**Extracted data**
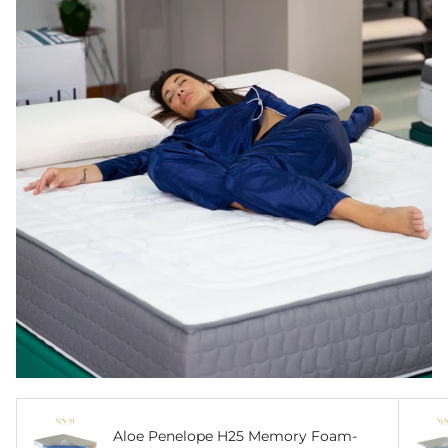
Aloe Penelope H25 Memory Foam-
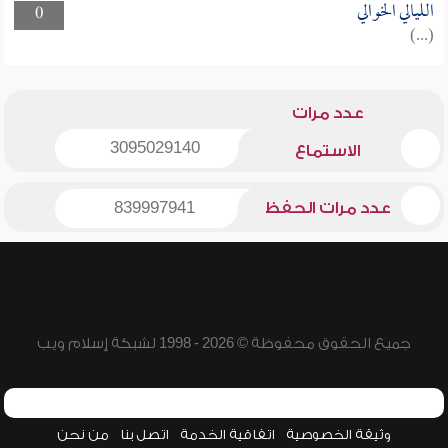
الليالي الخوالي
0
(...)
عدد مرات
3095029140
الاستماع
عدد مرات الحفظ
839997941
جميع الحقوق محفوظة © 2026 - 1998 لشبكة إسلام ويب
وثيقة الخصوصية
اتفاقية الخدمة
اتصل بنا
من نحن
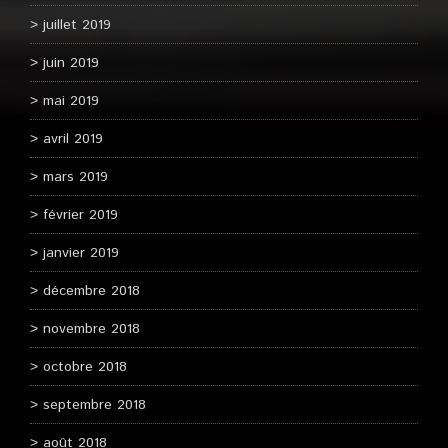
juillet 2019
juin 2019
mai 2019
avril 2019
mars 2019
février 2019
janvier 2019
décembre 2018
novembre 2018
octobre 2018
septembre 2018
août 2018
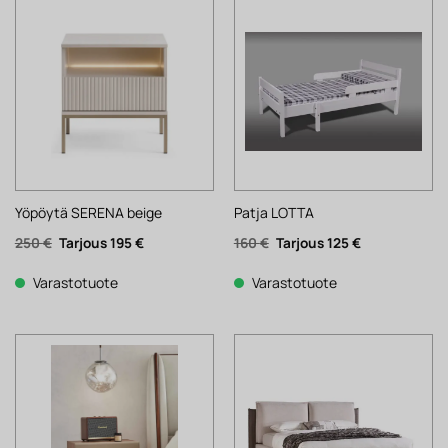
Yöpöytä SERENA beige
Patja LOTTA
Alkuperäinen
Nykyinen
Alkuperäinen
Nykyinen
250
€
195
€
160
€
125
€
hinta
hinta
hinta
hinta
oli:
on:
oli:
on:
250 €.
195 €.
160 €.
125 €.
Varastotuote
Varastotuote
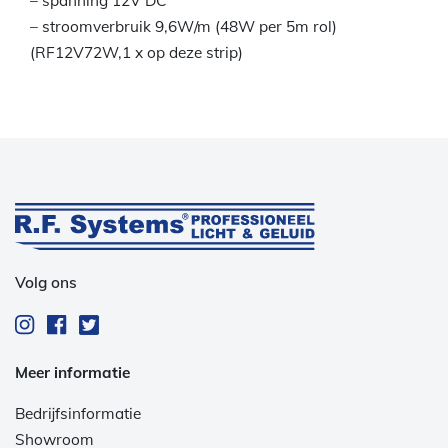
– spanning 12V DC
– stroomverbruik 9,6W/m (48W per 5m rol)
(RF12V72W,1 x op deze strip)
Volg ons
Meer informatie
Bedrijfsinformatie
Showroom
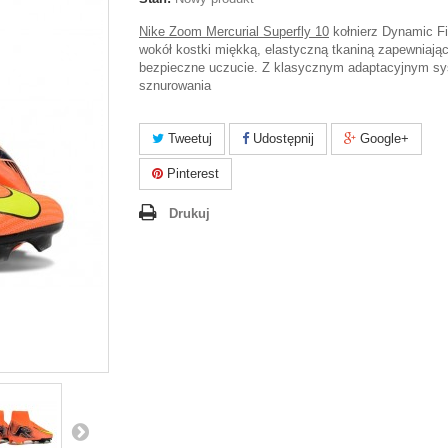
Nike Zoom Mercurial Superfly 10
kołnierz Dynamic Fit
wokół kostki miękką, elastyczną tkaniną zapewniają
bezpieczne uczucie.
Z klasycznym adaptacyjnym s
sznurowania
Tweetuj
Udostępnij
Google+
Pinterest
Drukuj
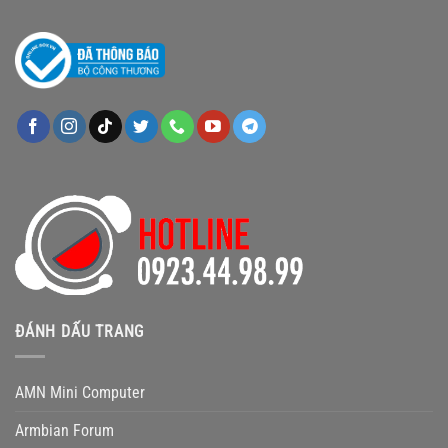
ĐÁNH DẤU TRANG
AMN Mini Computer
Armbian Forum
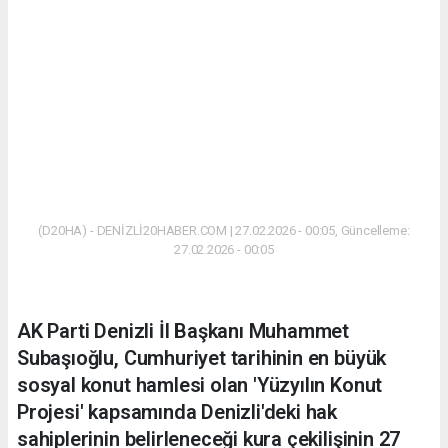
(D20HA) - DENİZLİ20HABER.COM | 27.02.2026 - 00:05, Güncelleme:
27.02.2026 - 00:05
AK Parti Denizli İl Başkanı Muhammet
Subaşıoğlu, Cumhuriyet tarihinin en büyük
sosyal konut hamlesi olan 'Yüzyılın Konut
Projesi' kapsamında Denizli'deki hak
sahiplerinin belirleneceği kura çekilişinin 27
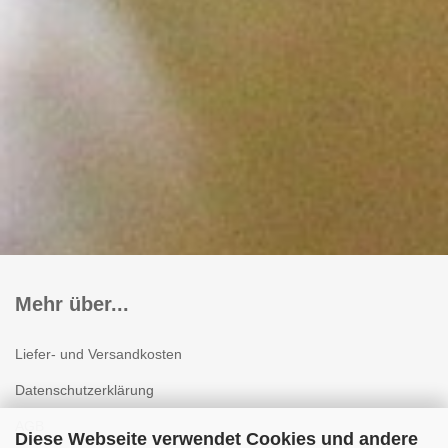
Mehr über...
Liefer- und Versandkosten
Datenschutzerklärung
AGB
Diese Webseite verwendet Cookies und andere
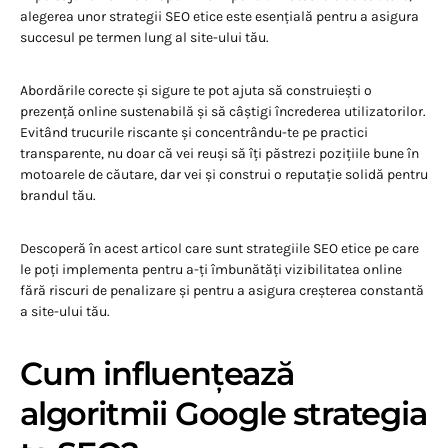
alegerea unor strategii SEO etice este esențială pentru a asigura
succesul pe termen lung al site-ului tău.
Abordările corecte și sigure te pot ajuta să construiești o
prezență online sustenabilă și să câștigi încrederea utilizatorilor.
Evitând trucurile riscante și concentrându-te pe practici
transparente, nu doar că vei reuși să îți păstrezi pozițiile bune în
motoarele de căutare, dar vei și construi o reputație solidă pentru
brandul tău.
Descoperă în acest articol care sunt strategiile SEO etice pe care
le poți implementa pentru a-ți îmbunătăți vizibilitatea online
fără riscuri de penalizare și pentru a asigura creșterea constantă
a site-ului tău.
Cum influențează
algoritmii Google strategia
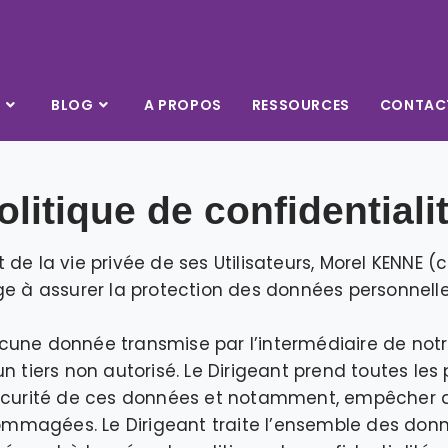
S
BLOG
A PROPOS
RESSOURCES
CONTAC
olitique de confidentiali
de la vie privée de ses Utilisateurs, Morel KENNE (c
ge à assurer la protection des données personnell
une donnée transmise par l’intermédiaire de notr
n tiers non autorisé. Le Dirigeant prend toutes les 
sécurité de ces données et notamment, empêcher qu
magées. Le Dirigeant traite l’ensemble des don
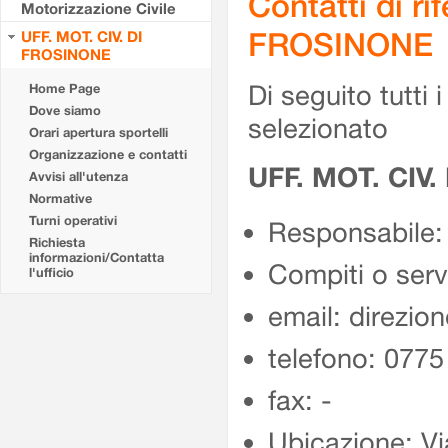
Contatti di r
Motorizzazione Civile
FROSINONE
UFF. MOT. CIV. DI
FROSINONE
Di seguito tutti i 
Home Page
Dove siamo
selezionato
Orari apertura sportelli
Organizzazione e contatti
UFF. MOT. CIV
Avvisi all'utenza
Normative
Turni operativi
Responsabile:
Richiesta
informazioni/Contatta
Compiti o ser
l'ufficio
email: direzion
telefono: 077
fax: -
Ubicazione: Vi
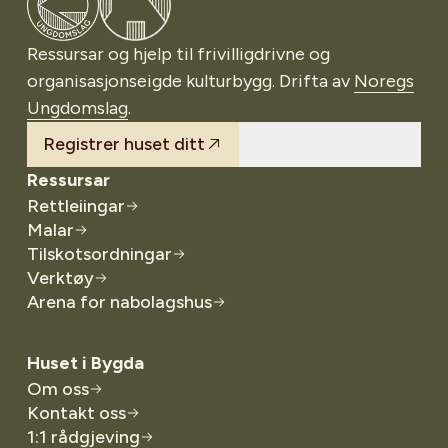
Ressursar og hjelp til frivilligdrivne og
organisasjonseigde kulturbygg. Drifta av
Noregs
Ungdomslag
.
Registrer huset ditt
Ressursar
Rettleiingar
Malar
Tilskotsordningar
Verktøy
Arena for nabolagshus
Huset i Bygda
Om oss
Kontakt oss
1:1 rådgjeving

==

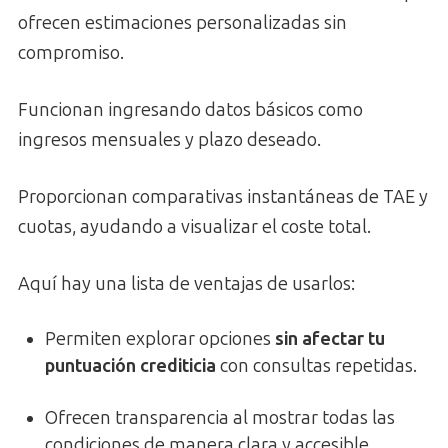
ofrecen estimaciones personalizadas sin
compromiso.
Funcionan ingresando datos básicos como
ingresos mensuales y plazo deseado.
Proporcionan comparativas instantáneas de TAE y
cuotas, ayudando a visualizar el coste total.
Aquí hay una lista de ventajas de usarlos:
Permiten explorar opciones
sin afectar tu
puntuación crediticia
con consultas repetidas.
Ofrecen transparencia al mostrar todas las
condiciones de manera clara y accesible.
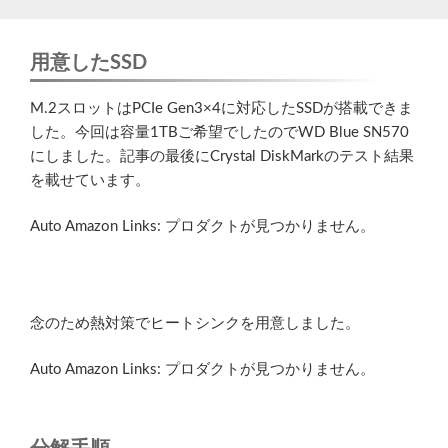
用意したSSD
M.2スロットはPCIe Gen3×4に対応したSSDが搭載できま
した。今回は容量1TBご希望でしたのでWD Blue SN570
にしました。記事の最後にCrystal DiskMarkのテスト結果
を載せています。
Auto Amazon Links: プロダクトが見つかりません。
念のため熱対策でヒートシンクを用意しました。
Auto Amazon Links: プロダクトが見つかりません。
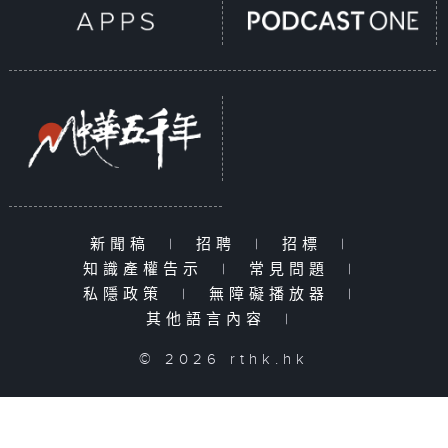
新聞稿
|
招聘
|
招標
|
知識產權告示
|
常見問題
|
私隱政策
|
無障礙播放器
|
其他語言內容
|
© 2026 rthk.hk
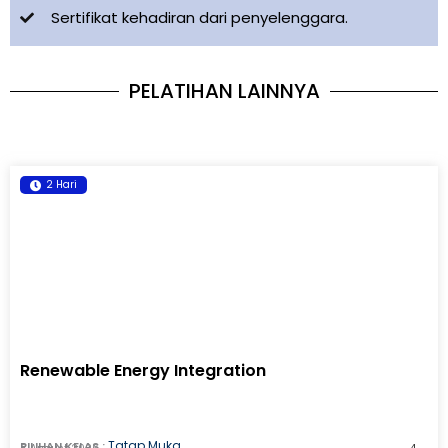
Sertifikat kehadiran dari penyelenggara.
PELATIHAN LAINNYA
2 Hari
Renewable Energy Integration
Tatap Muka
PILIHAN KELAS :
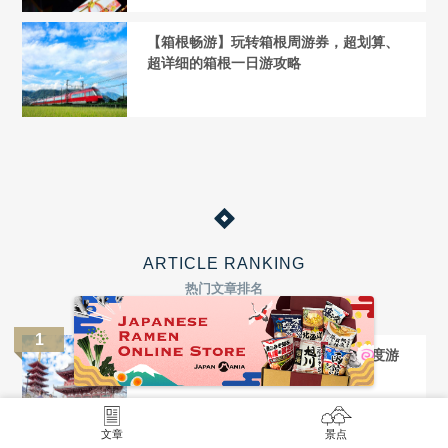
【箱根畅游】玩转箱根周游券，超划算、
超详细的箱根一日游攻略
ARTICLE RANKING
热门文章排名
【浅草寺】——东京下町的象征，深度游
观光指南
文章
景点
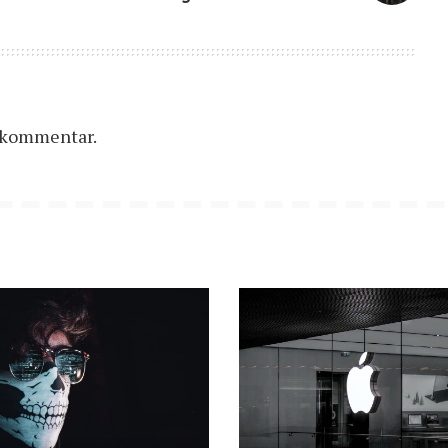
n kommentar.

--

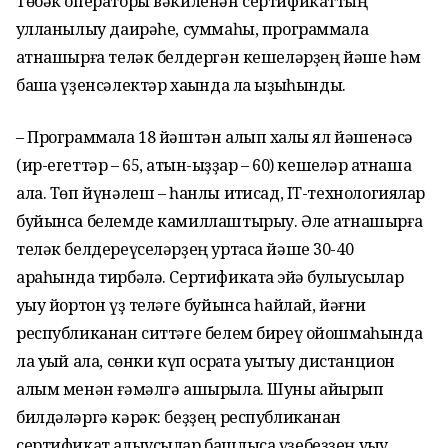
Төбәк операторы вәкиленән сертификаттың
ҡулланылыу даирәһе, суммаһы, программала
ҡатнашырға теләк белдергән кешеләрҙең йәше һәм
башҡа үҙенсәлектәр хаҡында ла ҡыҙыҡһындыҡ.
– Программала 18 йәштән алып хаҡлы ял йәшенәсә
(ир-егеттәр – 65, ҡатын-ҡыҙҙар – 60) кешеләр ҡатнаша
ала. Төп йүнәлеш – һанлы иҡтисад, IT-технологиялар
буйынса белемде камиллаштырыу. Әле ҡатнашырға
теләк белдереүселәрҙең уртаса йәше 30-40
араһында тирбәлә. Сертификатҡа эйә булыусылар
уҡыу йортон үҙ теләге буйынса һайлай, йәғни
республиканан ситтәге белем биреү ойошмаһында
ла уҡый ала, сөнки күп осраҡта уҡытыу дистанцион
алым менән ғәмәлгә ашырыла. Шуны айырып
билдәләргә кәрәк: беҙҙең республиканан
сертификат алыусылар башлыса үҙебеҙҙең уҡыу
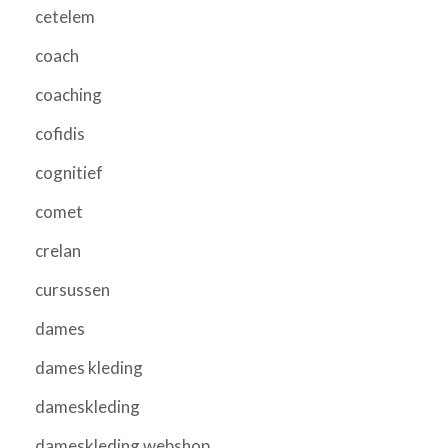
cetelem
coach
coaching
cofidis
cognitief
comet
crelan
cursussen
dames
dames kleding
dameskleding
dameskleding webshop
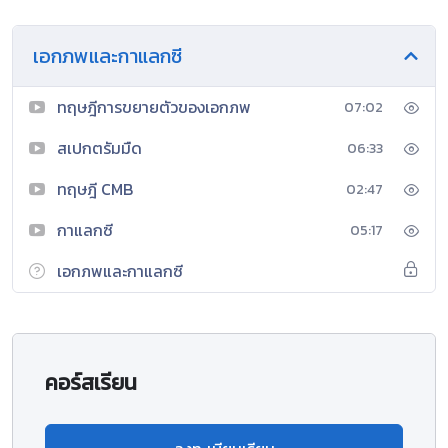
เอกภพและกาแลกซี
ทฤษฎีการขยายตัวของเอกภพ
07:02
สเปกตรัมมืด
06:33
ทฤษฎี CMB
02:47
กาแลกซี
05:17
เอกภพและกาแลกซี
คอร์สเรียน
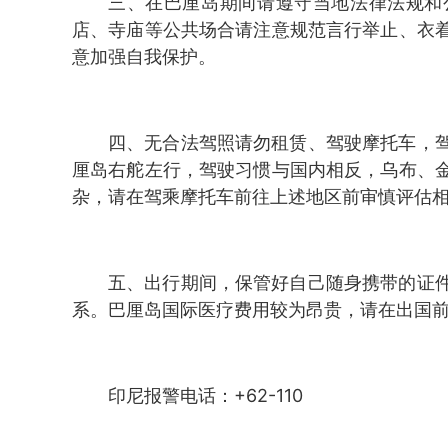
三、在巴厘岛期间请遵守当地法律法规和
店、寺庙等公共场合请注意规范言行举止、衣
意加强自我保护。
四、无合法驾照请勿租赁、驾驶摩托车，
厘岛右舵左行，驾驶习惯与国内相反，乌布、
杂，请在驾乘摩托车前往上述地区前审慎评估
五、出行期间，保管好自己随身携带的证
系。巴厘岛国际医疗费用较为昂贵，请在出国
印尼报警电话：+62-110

**The problem**
Looking at the entries above, count the lines that hold the string "asigura" and reply with the count alone.

**Task response**
2